Iterative Dadda Tree Architecture for High-Performance Booth and Wallace Multipliers

The proposed work presents two hybrid multiplier architectures—Dadda-Wallace and Dadda-Booth—designed to address the increasing demand for fast, area-efficient, and low-power multiplication units in modern digital systems. The Dadda-Wallace hybrid combines the compact, hardware-efficient reduction strategy of the Dadda multiplier with the parallel, high-speed compression of the Wallace tree, achieving a balanced trade-off between area and delay. The Dadda-Booth hybrid integrates Booth encoding for signed number multiplication with the Dadda reduction tree, enabling efficient handling of signed operands while minimizing partial products and reducing overall computation time. Both architectures target scalability and adaptability across varying operand sizes, making them suitable for embedded systems, machine learning accelerators, and digital signal processing applications.

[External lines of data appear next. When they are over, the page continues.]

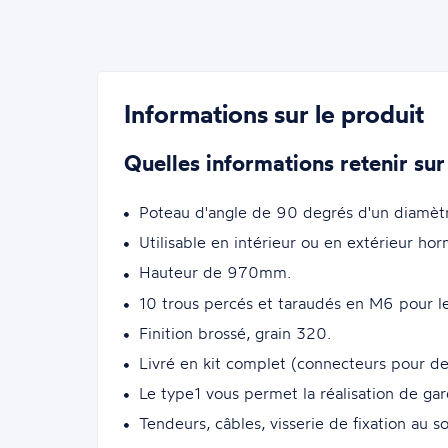
Informations sur le produit
Quelles informations retenir sur
Poteau d'angle de 90 degrés d'un diamèt
Utilisable en intérieur ou en extérieur ho
Hauteur de 970mm.
10 trous percés et taraudés en M6 pour l
Finition brossé, grain 320.
Livré en kit complet (connecteurs pour de
Le type1 vous permet la réalisation de ga
Tendeurs, câbles, visserie de fixation au so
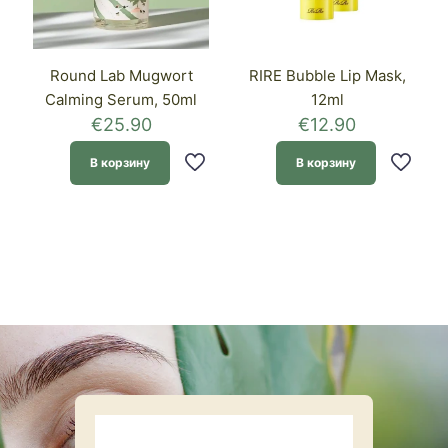
Round Lab Mugwort
RIRE Bubble Lip Mask,
Calming Serum, 50ml
12ml
€
25.90
€
12.90
В корзину
В корзину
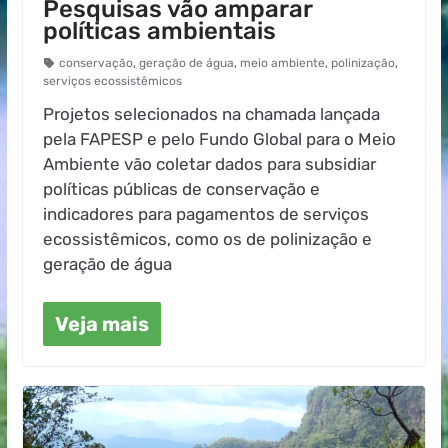
Pesquisas vão amparar
políticas ambientais
conservação
,
geração de água
,
meio ambiente
,
polinização
,
serviços ecossistêmicos
Projetos selecionados na chamada lançada
pela FAPESP e pelo Fundo Global para o Meio
Ambiente vão coletar dados para subsidiar
políticas públicas de conservação e
indicadores para pagamentos de serviços
ecossistêmicos, como os de polinização e
geração de água
Veja mais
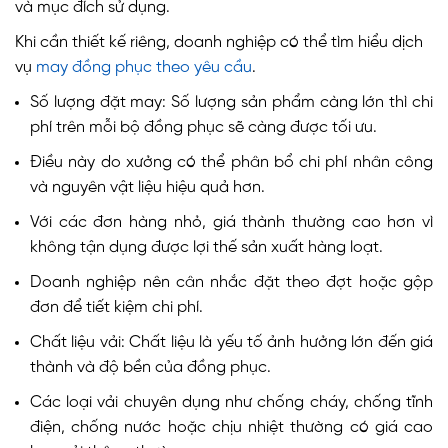
và mục đích sử dụng.
Khi cần thiết kế riêng, doanh nghiệp có thể tìm hiểu dịch
vụ
may đồng phục theo yêu cầu
.
Số lượng đặt may: Số lượng sản phẩm càng lớn thì chi
phí trên mỗi bộ đồng phục sẽ càng được tối ưu.
Điều này do xưởng có thể phân bổ chi phí nhân công
và nguyên vật liệu hiệu quả hơn.
Với các đơn hàng nhỏ, giá thành thường cao hơn vì
không tận dụng được lợi thế sản xuất hàng loạt.
Doanh nghiệp nên cân nhắc đặt theo đợt hoặc gộp
đơn để tiết kiệm chi phí.
Chất liệu vải: Chất liệu là yếu tố ảnh hưởng lớn đến giá
thành và độ bền của đồng phục.
Các loại vải chuyên dụng như chống cháy, chống tĩnh
điện, chống nước hoặc chịu nhiệt thường có giá cao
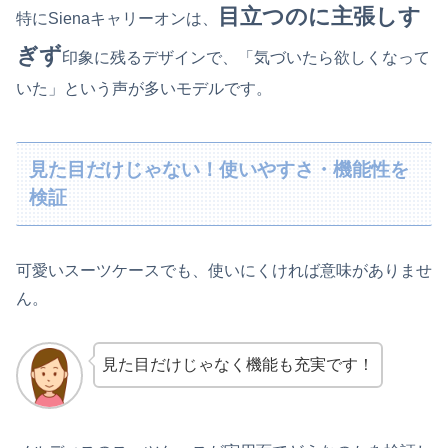
目立つのに主張しす
特にSienaキャリーオンは、
ぎ
ず
印象に残るデザインで、「気づいたら欲しくなって
いた」という声が多いモデルです。
見た目だけじゃない！使いやすさ・機能性を
検証
可愛いスーツケースでも、使いにくければ意味がありませ
ん。
見た目だけじゃなく機能も充実です！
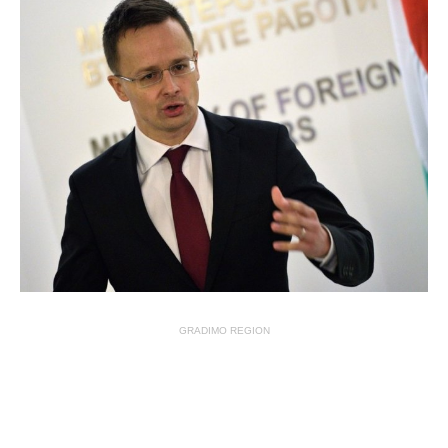
GRADIMO REGION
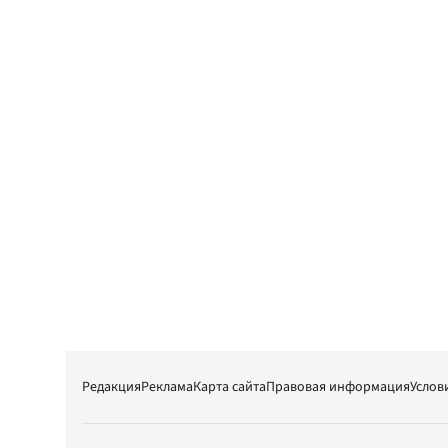
Редакция
Реклама
Карта сайта
Правовая информация
Услов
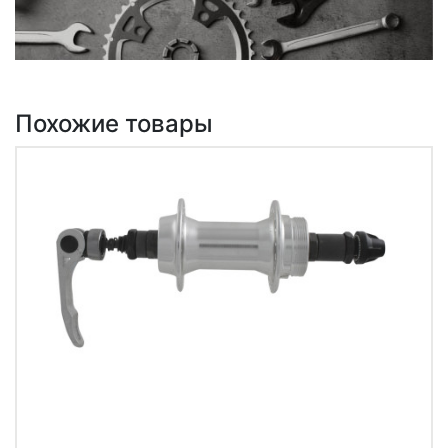
Похожие товары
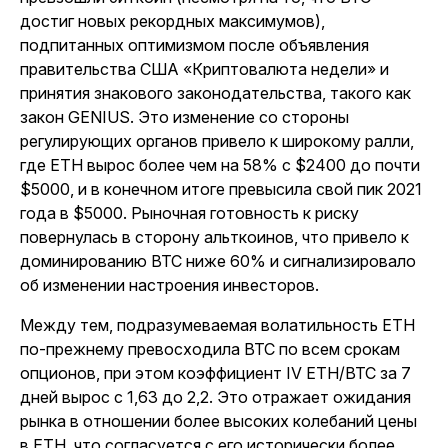
достиг новых рекордных максимумов),
подпитанных оптимизмом после объявления
правительства США «Криптовалюта недели» и
принятия знакового законодательства, такого как
закон GENIUS. Это изменение со стороны
регулирующих органов привело к широкому ралли,
где ETH вырос более чем на 58% с $2400 до почти
$5000, и в конечном итоге превысила свой пик 2021
года в $5000. Рыночная готовность к риску
повернулась в сторону альткоинов, что привело к
доминированию BTC ниже 60% и сигнализировало
об изменении настроения инвесторов.
Между тем, подразумеваемая волатильность ETH
по-прежнему превосходила BTC по всем срокам
опционов, при этом коэффициент IV ETH/BTC за 7
дней вырос с 1,63 до 2,2. Это отражает ожидания
рынка в отношении более высоких колебаний цены
в ETH, что согласуется с его исторически более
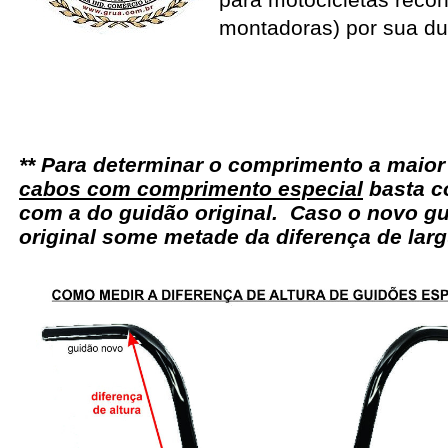
montadoras) por sua du
** Para determinar o comprimento a maio
cabos com comprimento especial
basta c
com a do guidão original. Caso o novo gu
original some metade da diferença de larg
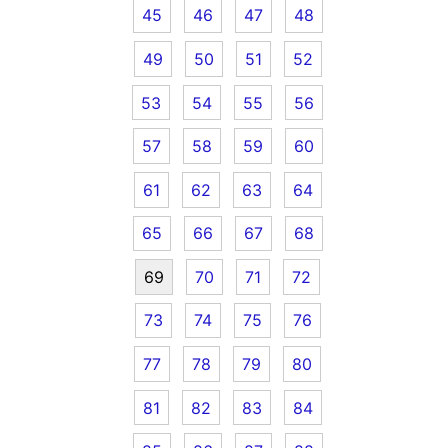
45
46
47
48
49
50
51
52
53
54
55
56
57
58
59
60
61
62
63
64
65
66
67
68
69
70
71
72
73
74
75
76
77
78
79
80
81
82
83
84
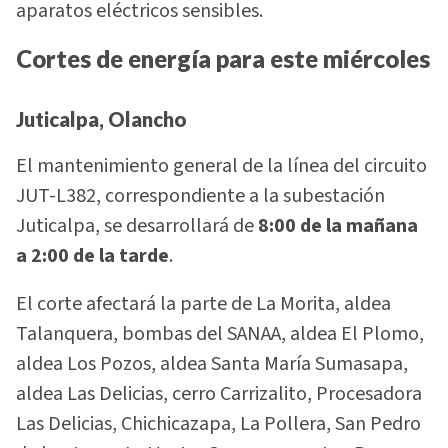
aparatos eléctricos sensibles.
Cortes de energía para este miércoles
Juticalpa, Olancho
El mantenimiento general de la línea del circuito
JUT-L382, correspondiente a la subestación
Juticalpa, se desarrollará de
8:00 de la mañana
a 2:00 de la tarde
.
El corte afectará la parte de La Morita, aldea
Talanquera, bombas del SANAA, aldea El Plomo,
aldea Los Pozos, aldea Santa María Sumasapa,
aldea Las Delicias, cerro Carrizalito, Procesadora
Las Delicias, Chichicazapa, La Pollera, San Pedro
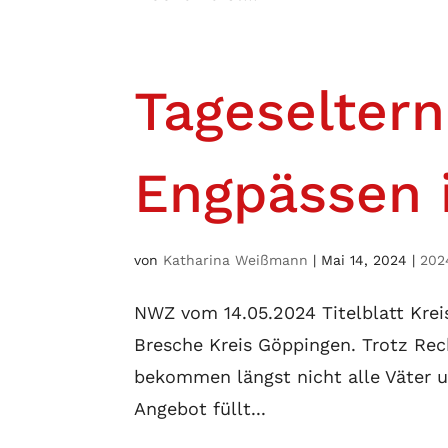
Tageseltern
Engpässen 
von
Katharina Weißmann
|
Mai 14, 2024
|
202
NWZ vom 14.05.2024 Titelblatt Krei
Bresche Kreis Göppingen. Trotz Rec
bekommen längst nicht alle Väter un
Angebot füllt...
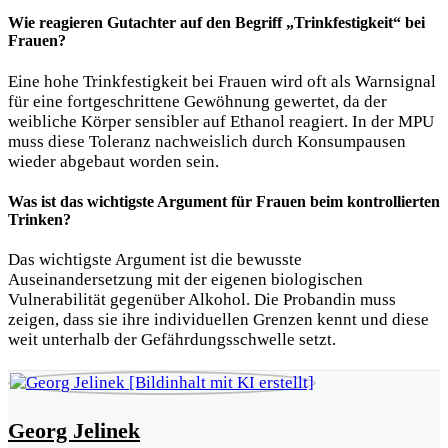
Wie reagieren Gutachter auf den Begriff „Trinkfestigkeit“ bei
Frauen?
Eine hohe Trinkfestigkeit bei Frauen wird oft als Warnsignal
für eine fortgeschrittene Gewöhnung gewertet, da der
weibliche Körper sensibler auf Ethanol reagiert. In der MPU
muss diese Toleranz nachweislich durch Konsumpausen
wieder abgebaut worden sein.
Was ist das wichtigste Argument für Frauen beim kontrollierten
Trinken?
Das wichtigste Argument ist die bewusste
Auseinandersetzung mit der eigenen biologischen
Vulnerabilität gegenüber Alkohol. Die Probandin muss
zeigen, dass sie ihre individuellen Grenzen kennt und diese
weit unterhalb der Gefährdungsschwelle setzt.
Georg Jelinek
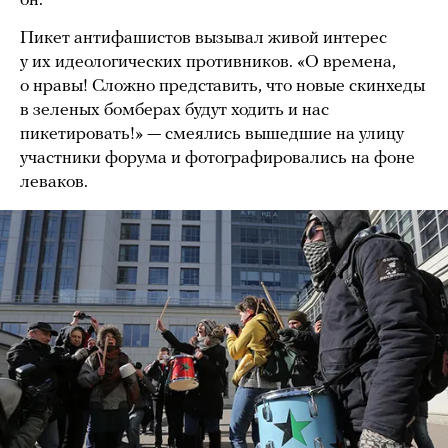
он.
Пикет антифашистов вызывал живой интерес
у их идеологических противников. «О времена,
о нравы! Сложно представить, что новые скинхеды
в зеленых бомберах будут ходить и нас
пикетировать!» — смеялись вышедшие на улицу
участники форума и фотографировались на фоне
леваков.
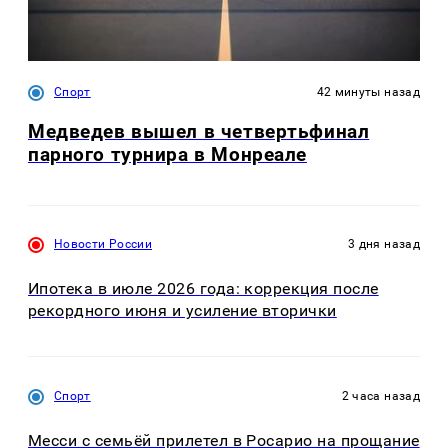
Спорт
42 минуты назад
Медведев вышел в четвертьфинал
парного турнира в Монреале
Новости России
3 дня назад
Ипотека в июле 2026 года: коррекция после
рекордного июня и усиление вторички
Спорт
2 часа назад
Месси с семьёй прилетел в Росарио на прощание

Through comprehensive analysis and benchmarking, the proposed Booth-Dadda architecture achieves outstanding results, including a LUT utilization of just 0.10% (134/133,800), I/O utilization of 6.40% (32/500), a worst hold slack of 5.632 ns, total on-chip power consumption of only 0.12 W, and stable thermal characteristics at 25.2 °C with a margin of 74.8 °C. These hybrids demonstrate superior performance compared to traditional multipliers by effectively reducing critical path latency, minimizing gate count, and maintaining computational accuracy. This research fills the gap left by conventional multiplier architectures that often optimize only one or two metrics, presenting a holistic approach that meets modern computing demands with an optimal Power-Performance-Area (PPA) trade-off.